There is no intermediate ground between the real and the unreal. To be unmindful or unconscious of good is to be necessarily mindful or conscious of evil, and in that period evil becomes more than a supposition to us, for it has replaced God in our thoughts, and we may be lured by its mirage into any of its false conditions. Forgetfulness of God's infinitude is the danger-point for all mortals, since it is a state of oblivion towards good; and dark and dreadful may be the dreams of that unholy sleep.

No one could hate his brother or harm him, even in thought, if he remembered that God is always Love, and that we all have one Father. The absolute perfection of God as the author and supporter of all that is real, throws back upon mortals their every "idle word," their wicked thoughts and deeds. The fact of Love's infinitude, and the consequent nonentity of hate and evil, is the nemesis that pursues every iniquity, every wrong, every unloving thought, to their destruction, consuming them in the fire of their own falsity. If we forget that "infinite Love is reflected in love" (Science and Health, p. 17), let us not complain of the sharp awakening that may follow.

The constant remembrance of God that is scientific and Christian is something more than the mere thinking about Him; it is the recognition of His supremacy in the hour of our temptation to be sick or sinful; the remembrance that God's kingdom is within us and is not shared with either sin or sickness. Constantly to bear in mind the utter impossibility of such an anomaly as a good God and bad man, or that effects are not governed by their cause, will nullify the claim that the divine order is reversed, and unfold to human consciousness the co-existence of perfect Principle and idea as constituting the totality of being.

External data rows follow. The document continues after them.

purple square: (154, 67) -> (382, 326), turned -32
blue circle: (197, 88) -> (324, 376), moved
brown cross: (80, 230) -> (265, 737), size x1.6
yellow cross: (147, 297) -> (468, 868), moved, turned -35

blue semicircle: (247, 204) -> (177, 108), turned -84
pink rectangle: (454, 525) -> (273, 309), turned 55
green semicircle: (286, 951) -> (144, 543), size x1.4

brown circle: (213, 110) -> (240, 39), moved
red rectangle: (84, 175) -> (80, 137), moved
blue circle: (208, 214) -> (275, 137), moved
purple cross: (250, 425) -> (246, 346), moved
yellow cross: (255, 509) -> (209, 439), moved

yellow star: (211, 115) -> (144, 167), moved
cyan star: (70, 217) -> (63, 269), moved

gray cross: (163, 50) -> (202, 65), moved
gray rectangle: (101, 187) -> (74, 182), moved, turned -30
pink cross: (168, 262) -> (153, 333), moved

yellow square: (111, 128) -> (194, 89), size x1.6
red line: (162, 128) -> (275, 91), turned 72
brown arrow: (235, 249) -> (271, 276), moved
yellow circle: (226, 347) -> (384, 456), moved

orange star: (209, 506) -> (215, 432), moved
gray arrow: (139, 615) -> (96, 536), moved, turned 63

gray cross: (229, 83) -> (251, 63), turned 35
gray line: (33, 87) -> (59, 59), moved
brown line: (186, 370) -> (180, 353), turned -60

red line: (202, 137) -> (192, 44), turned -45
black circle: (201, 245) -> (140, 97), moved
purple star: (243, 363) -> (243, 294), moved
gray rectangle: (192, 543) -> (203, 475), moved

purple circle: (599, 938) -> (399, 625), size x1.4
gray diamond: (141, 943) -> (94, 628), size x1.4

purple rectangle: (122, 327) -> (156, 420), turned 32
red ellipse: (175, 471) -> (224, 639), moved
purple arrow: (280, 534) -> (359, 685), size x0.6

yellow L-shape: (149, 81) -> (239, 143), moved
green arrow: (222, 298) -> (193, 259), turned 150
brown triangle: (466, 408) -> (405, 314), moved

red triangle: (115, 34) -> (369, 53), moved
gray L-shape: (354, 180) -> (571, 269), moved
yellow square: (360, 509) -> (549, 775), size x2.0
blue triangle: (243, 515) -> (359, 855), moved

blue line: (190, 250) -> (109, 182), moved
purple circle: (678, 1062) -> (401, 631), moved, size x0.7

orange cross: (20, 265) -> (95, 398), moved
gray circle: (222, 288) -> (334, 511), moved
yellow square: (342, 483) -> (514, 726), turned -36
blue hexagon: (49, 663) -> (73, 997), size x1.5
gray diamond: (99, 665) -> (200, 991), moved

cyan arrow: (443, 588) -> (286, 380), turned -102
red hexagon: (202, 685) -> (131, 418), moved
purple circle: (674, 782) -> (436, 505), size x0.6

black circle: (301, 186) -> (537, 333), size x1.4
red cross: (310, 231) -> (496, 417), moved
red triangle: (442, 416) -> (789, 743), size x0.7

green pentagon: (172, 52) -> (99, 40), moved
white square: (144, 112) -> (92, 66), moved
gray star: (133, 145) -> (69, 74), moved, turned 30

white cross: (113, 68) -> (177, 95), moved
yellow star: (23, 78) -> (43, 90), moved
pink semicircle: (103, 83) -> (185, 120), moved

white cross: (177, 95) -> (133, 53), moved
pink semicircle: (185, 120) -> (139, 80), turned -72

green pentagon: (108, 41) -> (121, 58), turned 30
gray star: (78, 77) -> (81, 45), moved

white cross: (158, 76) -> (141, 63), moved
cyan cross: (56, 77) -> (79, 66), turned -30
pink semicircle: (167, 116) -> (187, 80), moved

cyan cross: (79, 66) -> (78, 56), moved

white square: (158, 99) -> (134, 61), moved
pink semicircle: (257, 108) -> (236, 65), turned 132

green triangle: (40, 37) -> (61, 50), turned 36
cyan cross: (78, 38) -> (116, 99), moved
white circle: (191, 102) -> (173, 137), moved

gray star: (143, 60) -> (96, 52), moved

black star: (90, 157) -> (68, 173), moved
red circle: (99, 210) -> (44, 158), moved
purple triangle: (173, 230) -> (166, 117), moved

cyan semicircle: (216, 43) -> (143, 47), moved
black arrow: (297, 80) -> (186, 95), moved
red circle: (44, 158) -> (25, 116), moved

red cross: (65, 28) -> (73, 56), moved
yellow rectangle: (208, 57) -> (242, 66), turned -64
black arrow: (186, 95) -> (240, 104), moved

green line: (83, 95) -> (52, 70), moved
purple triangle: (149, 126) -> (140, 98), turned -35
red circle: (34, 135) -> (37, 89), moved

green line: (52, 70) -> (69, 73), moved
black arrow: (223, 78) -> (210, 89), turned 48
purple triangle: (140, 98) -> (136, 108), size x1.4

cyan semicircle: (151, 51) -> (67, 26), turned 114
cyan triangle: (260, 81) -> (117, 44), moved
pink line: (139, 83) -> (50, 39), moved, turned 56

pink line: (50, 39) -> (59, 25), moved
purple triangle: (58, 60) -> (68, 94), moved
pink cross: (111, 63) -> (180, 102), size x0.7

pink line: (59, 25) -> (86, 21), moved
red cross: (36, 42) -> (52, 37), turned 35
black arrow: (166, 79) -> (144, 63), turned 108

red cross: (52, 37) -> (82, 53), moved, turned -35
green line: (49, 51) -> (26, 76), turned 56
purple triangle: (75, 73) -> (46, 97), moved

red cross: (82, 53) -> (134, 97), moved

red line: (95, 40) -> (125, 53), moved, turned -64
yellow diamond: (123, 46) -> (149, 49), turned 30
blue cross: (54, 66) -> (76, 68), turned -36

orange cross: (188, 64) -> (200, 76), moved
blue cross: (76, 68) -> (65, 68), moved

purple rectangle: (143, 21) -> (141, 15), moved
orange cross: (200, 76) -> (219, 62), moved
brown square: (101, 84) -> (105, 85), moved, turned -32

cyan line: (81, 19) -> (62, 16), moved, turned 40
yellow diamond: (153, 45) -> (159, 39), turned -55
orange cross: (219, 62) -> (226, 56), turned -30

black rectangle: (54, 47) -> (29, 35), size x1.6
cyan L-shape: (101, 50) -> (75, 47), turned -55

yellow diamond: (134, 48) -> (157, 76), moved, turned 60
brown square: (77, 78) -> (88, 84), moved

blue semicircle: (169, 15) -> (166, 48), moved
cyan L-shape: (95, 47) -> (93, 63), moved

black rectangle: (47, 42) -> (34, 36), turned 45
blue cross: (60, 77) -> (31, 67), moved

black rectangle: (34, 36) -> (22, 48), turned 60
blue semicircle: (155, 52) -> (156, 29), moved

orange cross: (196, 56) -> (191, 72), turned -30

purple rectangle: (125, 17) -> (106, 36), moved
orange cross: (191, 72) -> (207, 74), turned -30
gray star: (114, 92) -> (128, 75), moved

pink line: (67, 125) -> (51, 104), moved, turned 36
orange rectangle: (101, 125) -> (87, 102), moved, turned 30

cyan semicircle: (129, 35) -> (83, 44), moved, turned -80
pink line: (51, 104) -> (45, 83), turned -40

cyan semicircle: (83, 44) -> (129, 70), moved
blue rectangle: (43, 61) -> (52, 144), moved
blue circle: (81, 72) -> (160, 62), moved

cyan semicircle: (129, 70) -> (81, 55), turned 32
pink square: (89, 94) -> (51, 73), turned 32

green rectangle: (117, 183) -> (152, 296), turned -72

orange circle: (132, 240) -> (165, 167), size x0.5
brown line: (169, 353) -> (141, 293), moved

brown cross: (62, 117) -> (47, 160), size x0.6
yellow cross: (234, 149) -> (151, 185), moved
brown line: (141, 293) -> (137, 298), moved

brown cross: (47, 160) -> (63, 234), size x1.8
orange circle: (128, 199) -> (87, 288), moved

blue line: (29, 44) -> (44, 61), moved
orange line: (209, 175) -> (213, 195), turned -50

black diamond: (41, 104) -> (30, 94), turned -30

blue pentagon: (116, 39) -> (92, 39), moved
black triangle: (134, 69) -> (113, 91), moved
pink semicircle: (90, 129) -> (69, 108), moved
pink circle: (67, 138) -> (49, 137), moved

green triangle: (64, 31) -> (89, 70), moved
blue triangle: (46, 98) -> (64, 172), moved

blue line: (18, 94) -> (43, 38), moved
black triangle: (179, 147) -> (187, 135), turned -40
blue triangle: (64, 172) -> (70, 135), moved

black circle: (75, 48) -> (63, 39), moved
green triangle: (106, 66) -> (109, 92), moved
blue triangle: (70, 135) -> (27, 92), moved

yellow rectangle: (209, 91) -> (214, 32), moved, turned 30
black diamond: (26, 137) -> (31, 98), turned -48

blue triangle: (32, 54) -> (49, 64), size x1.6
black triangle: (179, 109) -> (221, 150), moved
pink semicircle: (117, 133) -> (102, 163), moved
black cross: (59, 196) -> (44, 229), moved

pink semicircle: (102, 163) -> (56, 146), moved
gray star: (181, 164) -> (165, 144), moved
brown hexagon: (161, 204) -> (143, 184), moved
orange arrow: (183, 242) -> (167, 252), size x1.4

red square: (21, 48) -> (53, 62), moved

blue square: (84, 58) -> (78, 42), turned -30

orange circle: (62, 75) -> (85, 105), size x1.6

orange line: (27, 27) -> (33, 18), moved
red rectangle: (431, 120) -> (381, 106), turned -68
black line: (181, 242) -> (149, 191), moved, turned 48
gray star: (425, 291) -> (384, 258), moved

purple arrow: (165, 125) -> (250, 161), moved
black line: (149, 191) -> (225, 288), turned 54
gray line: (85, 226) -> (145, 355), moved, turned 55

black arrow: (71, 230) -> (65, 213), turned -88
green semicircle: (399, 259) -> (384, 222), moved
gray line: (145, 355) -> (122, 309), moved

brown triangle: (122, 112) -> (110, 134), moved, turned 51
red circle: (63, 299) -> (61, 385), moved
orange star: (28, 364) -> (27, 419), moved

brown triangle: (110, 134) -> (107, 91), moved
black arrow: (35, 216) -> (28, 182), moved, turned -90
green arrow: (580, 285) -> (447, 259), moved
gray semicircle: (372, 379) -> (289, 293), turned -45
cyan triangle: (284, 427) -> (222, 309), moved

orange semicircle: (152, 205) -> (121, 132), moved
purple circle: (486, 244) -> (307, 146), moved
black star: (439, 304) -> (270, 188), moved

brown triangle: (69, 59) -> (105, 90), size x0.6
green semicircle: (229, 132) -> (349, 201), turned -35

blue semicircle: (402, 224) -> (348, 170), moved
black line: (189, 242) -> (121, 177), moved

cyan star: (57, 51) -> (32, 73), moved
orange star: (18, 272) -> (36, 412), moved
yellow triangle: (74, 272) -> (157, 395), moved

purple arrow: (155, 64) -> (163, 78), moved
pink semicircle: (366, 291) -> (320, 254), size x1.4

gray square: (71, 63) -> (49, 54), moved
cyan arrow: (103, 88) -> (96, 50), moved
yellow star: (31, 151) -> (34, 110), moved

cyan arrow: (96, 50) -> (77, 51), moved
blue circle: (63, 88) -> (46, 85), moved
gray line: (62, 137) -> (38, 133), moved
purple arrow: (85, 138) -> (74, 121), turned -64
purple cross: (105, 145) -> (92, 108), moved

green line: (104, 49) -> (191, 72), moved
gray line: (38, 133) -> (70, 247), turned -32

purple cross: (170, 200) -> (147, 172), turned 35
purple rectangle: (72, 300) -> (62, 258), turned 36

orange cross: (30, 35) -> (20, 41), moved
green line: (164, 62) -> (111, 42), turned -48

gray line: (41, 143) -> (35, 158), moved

To him who holds the sense of a personal or corporeal Deity it may seem impracticable to retain God constantly in thought, for it would be as hard to be always mindful of a personal God as a personal man. To such concepts the divine ever-presence and omniscience can mean little more than a sort of extended telepathy. But when we realize that God is universal, infinite good, Life, Truth, Love, the divine Principle that is infinitely more than person; when we remember that He is the Principle which is manifest in honesty, gentleness, goodness, loyalty, kindness, and love, we can understand how a constant remembrance of God is possible in every walk and work of human life. The merchant who is honest and upright in his dealings, who feels that he is buying and selling with brothers and not with competitors; or the working man who keeps his thought kindly and pure in the midst of his toil, with every condition and experience in which men and women are placed, they are remembering God in the proportion of their Godlikeness in thought and act.

Man's only safeguard from evil is the fact of good, the all-inclusiveness of divine Principle and idea. But we must be ever mindful of this fact to realize its protection. Our daily struggle with the world, the flesh, and all the subtleties of evil, should keep us awake and watchful lest we forget, even for a moment, that God is All in all.